I need not do more than in a word remind you how strong a presumption there lies in this combination of aspects of the divine nature, in favour of an actual revelation. It seems to me that, notwithstanding all the objections that are made to a supernatural and objective revelation, there is nothing half so monstrous as it would be to believe, with the pure deist or theist, that God, being what He is, righteous and loving, had never rent His heavens to say one word to man to lead him in the paths of righteousness. I can understand Atheism, and I can understand a revealing God, but not a God that dwells in the thick darkness, and is yet Love and Righteousness, and looks down upon this world and never puts out a finger to point the path of duty. A silent God seems to me no God but an Almighty Devil. Revelation is the plain conclusion from the premisses that ‘good and upright is the Lord!’ I speak not, for there is no time to do so, of the various manners in which this divine desire to bring sinners into the way fulfils itself. There are our consciences; there are His providences; there is the objective revelation of His word; there are the whispers of His Spirit in men’s hearts. I do not know what you believe, but I believe that God can find His way to my heart and infuse there illumination, and move affections, and make my eye clear to discern what is right. ‘He that formed the eye, shall He not see?’ He that formed the eye, shall He not send light to it? Are we to shut out God, in obedience to the dictates of an arbitrary psychology, from access to His own creature; and to say, ‘Thou hast made me, and Thou canst not speak to me. My soul is Thine by creation, but its doors are close barred against Thee; and Thou canst not lay Thy hand upon it?’ ‘Good and upright is the Lord, therefore will He teach sinners in the way.’

III. Now notice, again, the condition on which the fulfilment of this confidence depends.

‘The meek will He guide in judgment, and the meek will He teach His way.’ The fact of our being sinful only makes it the more imperative that God should speak to us. But the condition of our hearing and profiting by the guidance is meekness. By meekness the Psalmist means, I suppose, little else than what we might call docility, of which the prime element is the submission of my own will to God’s. The reason why we go wrong about our duties is mainly that we do not supremely want to go right, but rather to gratify inclinations, tastes, or passions. God is speaking to us, but if we make such a riot with the yelpings of our own kennelled desires and lusts, and listen to the rattle and noise of the street and the babble of tongues, He

‘Can but listen at the gate,

And hear the household jar within.’

‘The meek will He guide in judgment; the meek will He teach His way.’ Some of us put our heads down like bulls charging a gate. Some of us drive on full speed, and will not shut off steam though the signals are against us, and the end of that can only be one thing. Some of us do not wish to know what God wishes us to do. Some of us cannot bear suspense of judgment, or of decision, and are always in a hurry to be in action, and think the time lost that is spent in waiting to know what God the Lord will speak. If you do not clearly see what to do, then clearly you may see that you are to do nothing.
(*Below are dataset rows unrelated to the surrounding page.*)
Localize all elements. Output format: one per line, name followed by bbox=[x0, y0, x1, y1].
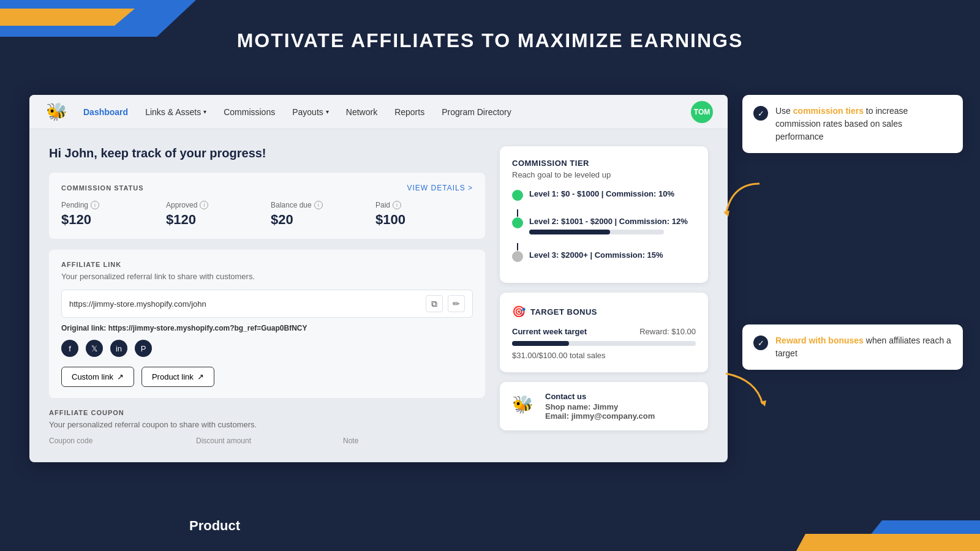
tier-1-item: Level 1: $0 - $1000 | Commission: 10% bbox=[512, 189, 696, 201]
callout-text-2: Reward with bonuses when affiliates reac… bbox=[775, 334, 952, 360]
commission-paid: Paid i $100 bbox=[375, 201, 473, 228]
commission-status-card: COMMISSION STATUS View details > Pending… bbox=[49, 173, 485, 239]
tier-2-dot bbox=[512, 217, 523, 228]
affiliate-coupon-section: AFFILIATE COUPON Your personalized refer… bbox=[49, 409, 485, 445]
affiliate-link-url: https://jimmy-store.myshopify.com/john bbox=[69, 299, 421, 309]
arrow-2-svg bbox=[720, 367, 769, 416]
copy-link-button[interactable]: ⧉ bbox=[426, 295, 443, 312]
main-content: Hi John, keep track of your progress! CO… bbox=[29, 129, 728, 462]
commission-tier-title: COMMISSION TIER bbox=[512, 159, 696, 168]
info-icon: i bbox=[200, 201, 208, 209]
tier-3-dot bbox=[512, 251, 523, 262]
tier-2-label: Level 2: $1001 - $2000 | Commission: 12% bbox=[529, 217, 688, 226]
nav-item-links-assets[interactable]: Links & Assets ▾ bbox=[145, 107, 206, 117]
logo-icon: 🐝 bbox=[46, 102, 67, 122]
avatar[interactable]: TOM bbox=[691, 101, 713, 123]
contact-logo-icon: 🐝 bbox=[512, 394, 537, 419]
svg-marker-0 bbox=[723, 211, 729, 217]
coupon-headers: Coupon code Discount amount Note bbox=[49, 437, 485, 445]
commission-approved: Approved i $120 bbox=[166, 201, 263, 228]
nav-item-dashboard[interactable]: Dashboard bbox=[83, 107, 128, 117]
target-reward: Reward: $10.00 bbox=[639, 327, 696, 336]
view-details-link[interactable]: View details > bbox=[407, 184, 473, 192]
contact-card: 🐝 Contact us Shop name: Jimmy Email: jim… bbox=[500, 382, 708, 430]
nav-links: Dashboard Links & Assets ▾ Commissions P… bbox=[83, 107, 691, 117]
contact-shop-name: Shop name: Jimmy bbox=[545, 402, 655, 411]
nav-item-program-directory[interactable]: Program Directory bbox=[442, 107, 511, 117]
target-progress-fill bbox=[512, 341, 569, 346]
link-buttons: Custom link ↗ Product link ↗ bbox=[61, 367, 473, 387]
commission-pending: Pending i $120 bbox=[61, 201, 159, 228]
target-week-label: Current week target bbox=[512, 327, 587, 336]
target-icon: 🎯 bbox=[512, 305, 526, 318]
greeting-text: Hi John, keep track of your progress! bbox=[49, 146, 485, 160]
check-icon-1: ✓ bbox=[753, 106, 768, 121]
tier-connector bbox=[517, 243, 518, 250]
commission-status-label: COMMISSION STATUS View details > bbox=[61, 184, 473, 192]
commission-tier-subtitle: Reach goal to be leveled up bbox=[512, 170, 696, 179]
tier-2-progress-bar bbox=[529, 230, 664, 234]
external-link-icon: ↗ bbox=[197, 372, 204, 381]
edit-link-button[interactable]: ✏ bbox=[448, 295, 465, 312]
nav-item-payouts[interactable]: Payouts ▾ bbox=[292, 107, 329, 117]
product-label: Product bbox=[189, 518, 240, 534]
affiliate-link-title: AFFILIATE LINK bbox=[61, 261, 473, 268]
commission-tier-card: COMMISSION TIER Reach goal to be leveled… bbox=[500, 146, 708, 283]
tier-3-item: Level 3: $2000+ | Commission: 15% bbox=[512, 250, 696, 262]
tier-connector bbox=[517, 209, 518, 217]
chevron-down-icon: ▾ bbox=[203, 108, 206, 115]
navbar: 🐝 Dashboard Links & Assets ▾ Commissions… bbox=[29, 95, 728, 129]
arrow-1-svg bbox=[720, 178, 769, 227]
pinterest-icon[interactable]: P bbox=[135, 340, 152, 357]
callout-box-2: ✓ Reward with bonuses when affiliates re… bbox=[742, 324, 963, 370]
twitter-icon[interactable]: 𝕏 bbox=[86, 340, 103, 357]
info-icon: i bbox=[91, 201, 99, 209]
info-icon: i bbox=[393, 201, 401, 209]
logo: 🐝 bbox=[44, 100, 69, 124]
tier-1-dot bbox=[512, 190, 523, 201]
nav-item-network[interactable]: Network bbox=[346, 107, 377, 117]
target-stats: $31.00/$100.00 total sales bbox=[512, 351, 696, 360]
info-icon: i bbox=[314, 201, 323, 209]
target-bonus-header: 🎯 TARGET BONUS bbox=[512, 305, 696, 318]
affiliate-coupon-title: AFFILIATE COUPON bbox=[49, 409, 485, 416]
right-panel: COMMISSION TIER Reach goal to be leveled… bbox=[500, 146, 708, 445]
deco-br-orange-shape bbox=[796, 534, 980, 551]
target-row: Current week target Reward: $10.00 bbox=[512, 327, 696, 336]
coupon-header-note: Note bbox=[343, 437, 485, 445]
coupon-header-code: Coupon code bbox=[49, 437, 191, 445]
target-progress-bar bbox=[512, 341, 696, 346]
contact-email: Email: jimmy@company.com bbox=[545, 411, 655, 421]
target-bonus-card: 🎯 TARGET BONUS Current week target Rewar… bbox=[500, 293, 708, 372]
affiliate-link-desc: Your personalized referral link to share… bbox=[61, 272, 473, 281]
nav-item-reports[interactable]: Reports bbox=[394, 107, 424, 117]
tier-2-progress-fill bbox=[529, 230, 610, 234]
facebook-icon[interactable]: f bbox=[61, 340, 78, 357]
product-link-button[interactable]: Product link ↗ bbox=[141, 367, 214, 387]
nav-item-commissions[interactable]: Commissions bbox=[224, 107, 275, 117]
coupon-header-discount: Discount amount bbox=[196, 437, 338, 445]
commission-balance-due: Balance due i $20 bbox=[271, 201, 368, 228]
original-link-text: Original link: https://jimmy-store.mysho… bbox=[61, 324, 473, 332]
page-title: MOTIVATE AFFILIATES TO MAXIMIZE EARNINGS bbox=[0, 0, 980, 52]
affiliate-coupon-desc: Your personalized referral coupon to sha… bbox=[49, 420, 485, 429]
custom-link-button[interactable]: Custom link ↗ bbox=[61, 367, 134, 387]
callout-text-1: Use commission tiers to increase commiss… bbox=[775, 105, 952, 143]
social-icons: f 𝕏 in P bbox=[61, 340, 473, 357]
check-icon-2: ✓ bbox=[753, 335, 768, 350]
affiliate-link-card: AFFILIATE LINK Your personalized referra… bbox=[49, 250, 485, 398]
app-window: 🐝 Dashboard Links & Assets ▾ Commissions… bbox=[29, 95, 728, 462]
chevron-down-icon: ▾ bbox=[326, 108, 329, 115]
external-link-icon: ↗ bbox=[117, 372, 124, 381]
commission-grid: Pending i $120 Approved i $120 bbox=[61, 201, 473, 228]
callout-container: ✓ Use commission tiers to increase commi… bbox=[742, 95, 963, 370]
tier-3-label: Level 3: $2000+ | Commission: 15% bbox=[529, 250, 663, 260]
target-bonus-title: TARGET BONUS bbox=[530, 307, 597, 317]
callout-box-1: ✓ Use commission tiers to increase commi… bbox=[742, 95, 963, 153]
contact-us-label: Contact us bbox=[545, 392, 655, 401]
tier-1-label: Level 1: $0 - $1000 | Commission: 10% bbox=[529, 189, 674, 198]
tier-2-item: Level 2: $1001 - $2000 | Commission: 12% bbox=[512, 217, 696, 234]
left-panel: Hi John, keep track of your progress! CO… bbox=[49, 146, 485, 445]
link-input-row: https://jimmy-store.myshopify.com/john ⧉… bbox=[61, 290, 473, 318]
linkedin-icon[interactable]: in bbox=[110, 340, 127, 357]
The ark was to go half a mile in front of the camp before the foremost files lifted a foot to follow, in order that there should be no mistake as to the road. Wait till God points the path, and wish Him to point it, and hush the noises that prevent your hearing His voice, and keep your wills in absolute submission; and above all, be sure that you act out your convictions, and that you have no knowledge of duty which is not expressed in your practice, and you will get all the light which you need; sometimes being taught by errors no doubt, often being left to make mistakes as to what is expedient in regard to worldly prosperity, but being infallibly guided as to the path of duty, and the path of peace and righteousness.

And now, before I close, let me just remind you of the great fact which transcends the Psalmist’s confidence whilst it warrants it.

Because God is Love, and God is Righteousness, He cannot but speak. But this Psalmist did not know how wonderfully God was going to speak by that Word who has called Himself the Light of men; and who has said, ‘He that followeth Me shall not walk in darkness, but shall have the light of life.’ He ‘teaches sinners in the way,’ by Jesus Christ; for we have Him for our Pattern and Example. We have His love for our impelling motive. We have His Spirit to speak in our hearts, and to ‘guide us into all truth.’ And this Shepherd, ‘when He putteth forth His own sheep, goeth before them; and the sheep follow Him and know His voice.’ The Psalmist’s confidence, bright as it is, is but the glow of the morning twilight. The full sunshine of the transcendent fact to which God’s righteous love impelled and bound Him is Christ, who makes us know the will of the Father. But we want more than knowledge. For we all know our duty a great deal better than any of us do it. What is the use of a guide to a lame man? But our Guide says to us, ‘Arise and walk,’ and if we clasp His hand we receive strength, and ‘the lame man leaps as a hart.’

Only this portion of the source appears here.